Exercise brief: From the entries below, please gather each line containing the string "için".

----

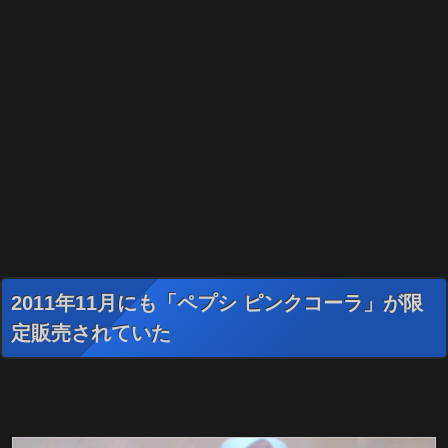
2011年11月にも「ペプシ ピンクコーラ」が限
定販売されていた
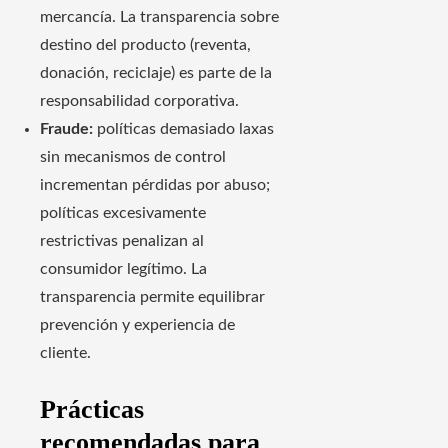
mercancía. La transparencia sobre
destino del producto (reventa,
donación, reciclaje) es parte de la
responsabilidad corporativa.
Fraude:
políticas demasiado laxas
sin mecanismos de control
incrementan pérdidas por abuso;
políticas excesivamente
restrictivas penalizan al
consumidor legítimo. La
transparencia permite equilibrar
prevención y experiencia de
cliente.
Prácticas
recomendadas para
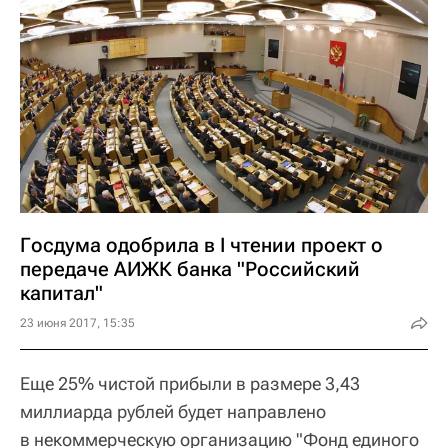
Госдума одобрила в I чтении проект о
передаче АИЖК банка "Российский
капитал"
23 июня 2017, 15:35
Еще 25% чистой прибыли в размере 3,43
миллиарда рублей будет направлено
в некоммерческую организацию "Фонд единого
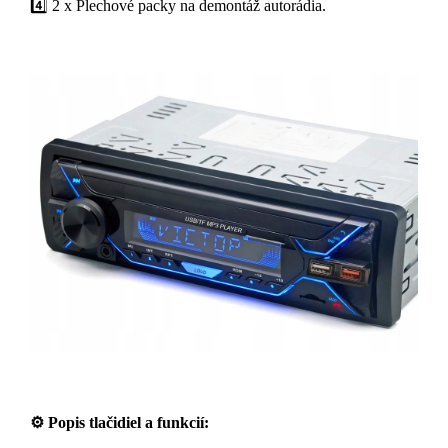
4️⃣ 2 x Plechové packy na demontáž autorádia.
⚙️
Popis tlačidiel a funkcií:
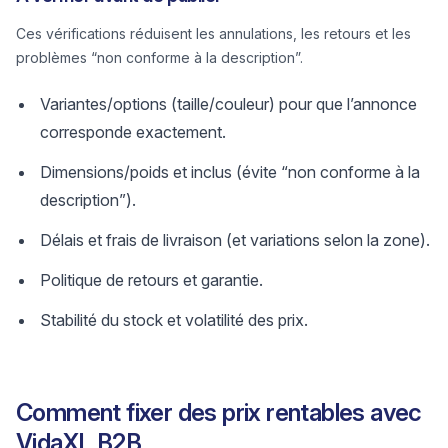
Ces vérifications réduisent les annulations, les retours et les
problèmes “non conforme à la description”.
Variantes/options (taille/couleur) pour que l’annonce
corresponde exactement.
Dimensions/poids et inclus (évite “non conforme à la
description”).
Délais et frais de livraison (et variations selon la zone).
Politique de retours et garantie.
Stabilité du stock et volatilité des prix.
Comment fixer des prix rentables avec
VidaXL B2B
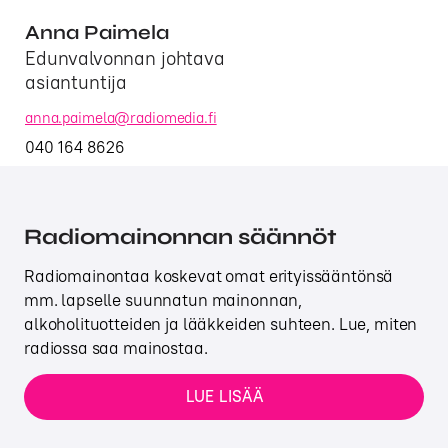
Anna Paimela
Edunvalvonnan johtava
asiantuntija
anna.paimela@radiomedia.fi
040 164 8626
Radiomainonnan säännöt
Radiomainontaa koskevat omat erityissääntönsä
mm. lapselle suunnatun mainonnan,
alkoholituotteiden ja lääkkeiden suhteen. Lue, miten
radiossa saa mainostaa.
LUE LISÄÄ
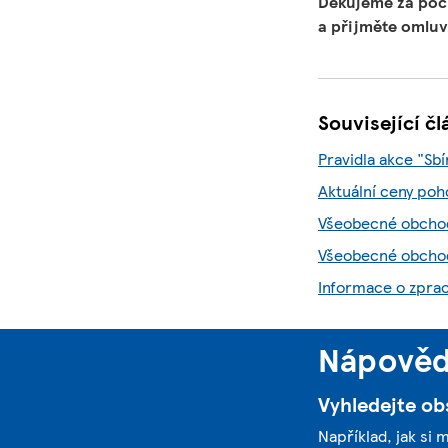
Děkujeme za po
a přijměte omluv
Související č
Pravidla akce "Sb
Aktuální ceny po
Všeobecné obchod
Všeobecné obchod
Informace o zpra
Nápověda
Vyhledejte ob
Například, jak si 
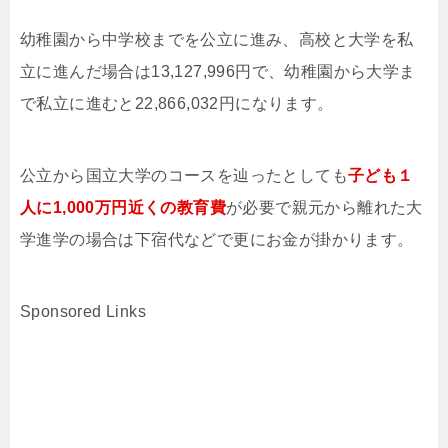
幼稚園から中学校までを公立に進み、高校と大学を私
立に進んだ場合は13,127,996円で、幼稚園から大学ま
で私立に進むと22,866,032円になります。
公立から国立大学のコースを辿ったとしても
子ども１
人に1,000万円近くの教育費
が必要で親元から離れた大
学進学の場合は下宿代などで更にお金が掛かります。
Sponsored Links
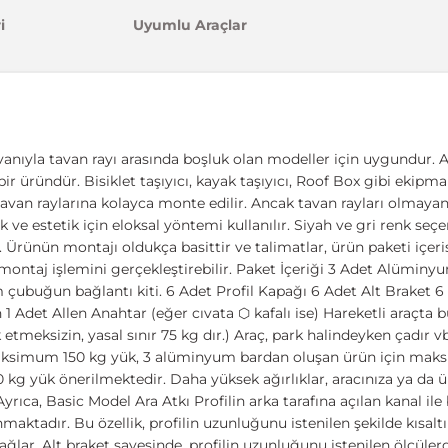
i
Uyumlu Araçlar
anıyla tavan rayı arasında boşluk olan modeller için uygundur. Ar
bir üründür. Bisiklet taşıyıcı, kayak taşıyıcı, Roof Box gibi ekip
tavan raylarına kolayca monte edilir. Ancak tavan rayları olmaya
k ve estetik için eloksal yöntemi kullanılır. Siyah ve gri renk seç
. Ürünün montajı oldukça basittir ve talimatlar, ürün paketi içerisi
ontaj işlemini gerçekleştirebilir. Paket İçeriği 3 Adet Alüminyu
ubuğun bağlantı kiti. 6 Adet Profil Kapağı 6 Adet Alt Braket 
1 Adet Allen Anahtar (eğer cıvata ⬡ kafalı ise) Hareketli araçta
 etmeksizin, yasal sınır 75 kg dır.) Araç, park halindeyken çadır v
aksimum 150 kg yük, 3 alüminyum bardan oluşan ürün için ma
g yük önerilmektedir. Daha yüksek ağırlıklar, aracınıza ya da ür
ıca, Basic Model Ara Atkı Profilin arka tarafına açılan kanal ile bi
maktadır. Bu özellik, profilin uzunluğunu istenilen şekilde kısa
ğlar. Alt braket sayesinde, profilin uzunluğunu istenilen ölçülerd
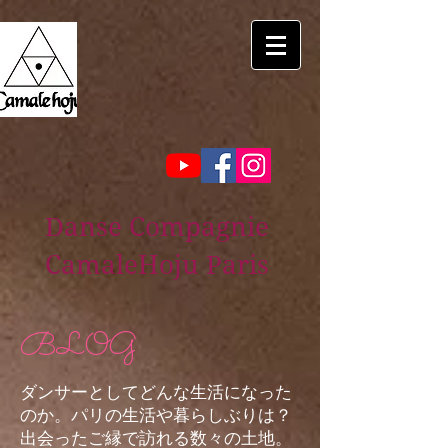
Danse Compagnie
CamaleHoju Paris
BLOG
ダンサーとしてどんな生活になった
のか。パリの生活や暮らしぶりは？
出会ったご縁で訪れる数々の土地。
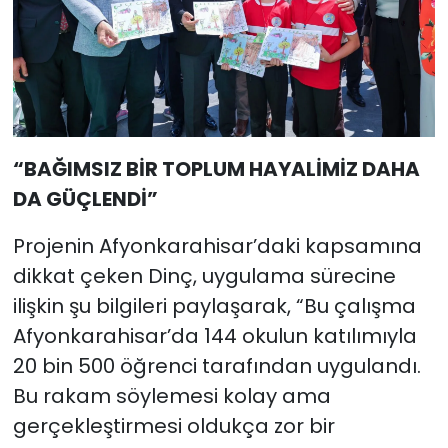
“BAĞIMSIZ BİR TOPLUM HAYALİMİZ DAHA
DA GÜÇLENDİ”
Projenin Afyonkarahisar’daki kapsamına
dikkat çeken Dinç, uygulama sürecine
ilişkin şu bilgileri paylaşarak, “Bu çalışma
Afyonkarahisar’da 144 okulun katılımıyla
20 bin 500 öğrenci tarafından uygulandı.
Bu rakam söylemesi kolay ama
gerçekleştirmesi oldukça zor bir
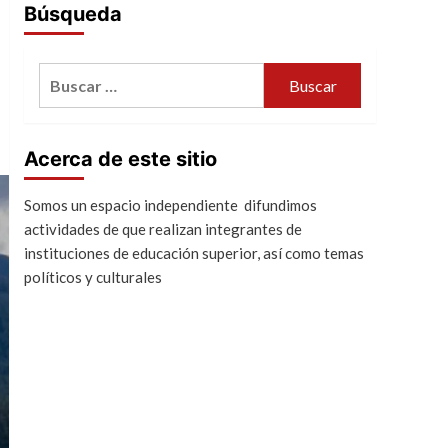
Búsqueda
Buscar:
Acerca de este sitio
Somos un espacio independiente difundimos
actividades de que realizan integrantes de
instituciones de educación superior, así como temas
políticos y culturales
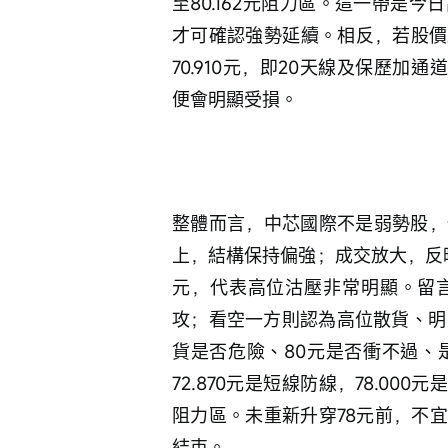
至80.162元阻力區。這一帶是
才可確認強勢延續。相反，若股價跌
70.910元，即20天線及保歷加
便會明顯受損。
整體而言，中芯國際不是弱勢股，
上，結構保持偏強；成交放大，反映市
元，代表高位沽壓非常明顯。留
攻；看空一方則認為高位散貨、明
貨是否危險、80元是否衝不過、是
72.870元是短線防線，78.000元
阻力區。未重新升穿78元前，不宜
結束。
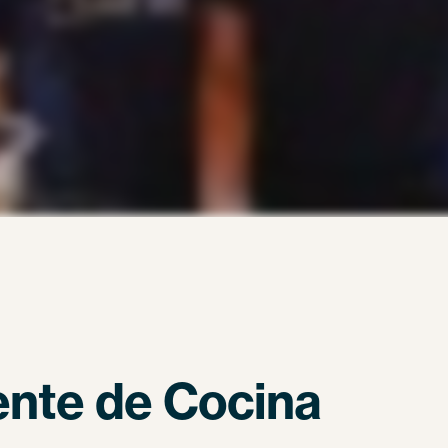
ente de Cocina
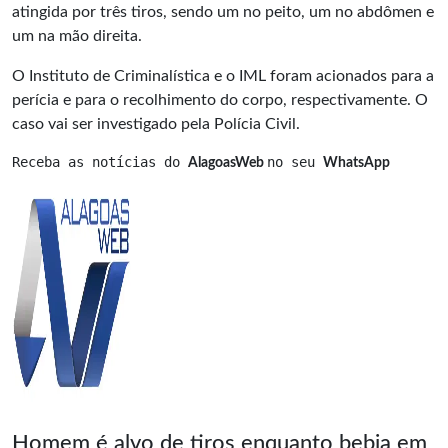
atingida por três tiros, sendo um no peito, um no abdômen e
um na mão direita.
O
Instituto de Criminalística
e o IML foram acionados para a
perícia e para o recolhimento do corpo, respectivamente. O
caso vai ser investigado pela Polícia Civil.
Receba as notícias do 
no seu 
AlagoasWeb 
WhatsApp
Homem é alvo de tiros enquanto bebia em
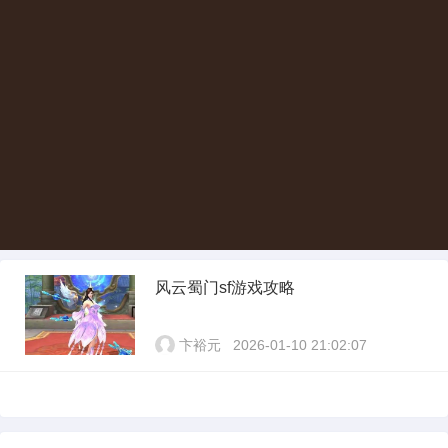
风云蜀门sf游戏攻略
卞裕元
2026-01-10 21:02:07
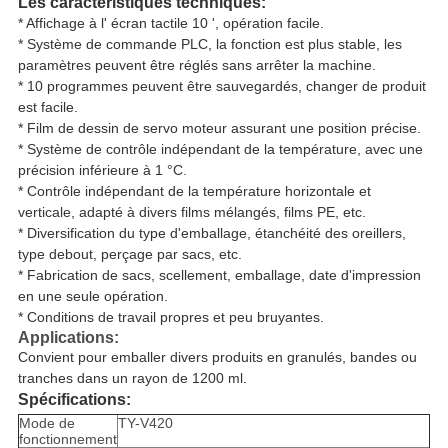
Les caractéristiques techniques:
* Affichage à l' écran tactile 10 ', opération facile.
* Système de commande PLC, la fonction est plus stable, les
paramètres peuvent être réglés sans arrêter la machine.
* 10 programmes peuvent être sauvegardés, changer de produit
est facile.
* Film de dessin de servo moteur assurant une position précise.
* Système de contrôle indépendant de la température, avec une
précision inférieure à 1 °C.
* Contrôle indépendant de la température horizontale et
verticale, adapté à divers films mélangés, films PE, etc.
* Diversification du type d'emballage, étanchéité des oreillers,
type debout, perçage par sacs, etc.
* Fabrication de sacs, scellement, emballage, date d'impression
en une seule opération.
* Conditions de travail propres et peu bruyantes.
Applications:
Convient pour emballer divers produits en granulés, bandes ou
tranches dans un rayon de 1200 ml.
Spécifications:
Mode de
TY-V420
fonctionnement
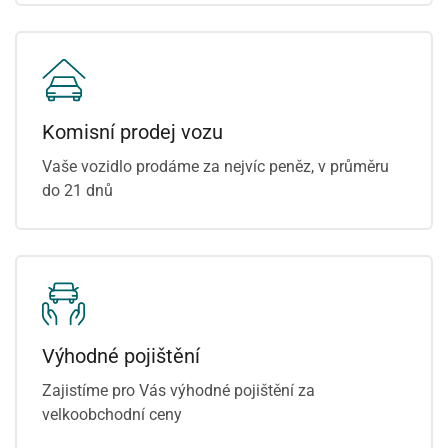
Komisní prodej vozu
Vaše vozidlo prodáme za nejvíc peněz, v průměru
do 21 dnů
Výhodné pojištění
Zajistíme pro Vás výhodné pojištění za
velkoobchodní ceny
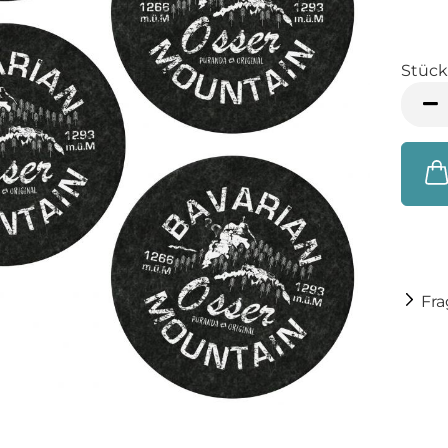
Stück
Stück
Fr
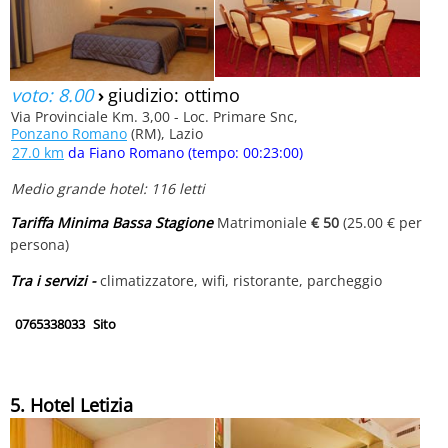
voto: 8.00
›
giudizio: ottimo
Via Provinciale Km. 3,00 - Loc. Primare Snc,
Ponzano Romano
(RM), Lazio
27.0 km
da Fiano Romano (tempo: 00:23:00)
Medio grande hotel: 116 letti
Tariffa Minima Bassa Stagione
Matrimoniale
€ 50
(25.00 € per
persona)
Tra i servizi -
climatizzatore, wifi, ristorante, parcheggio
0765338033
Sito
5. Hotel Letizia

----

Answer for the task:
anıyla tavan rayı arasında boşluk olan modeller için uygundur. Ar
k ve estetik için eloksal yöntemi kullanılır. Siyah ve gri renk seç
aksimum 150 kg yük, 3 alüminyum bardan oluşan ürün için ma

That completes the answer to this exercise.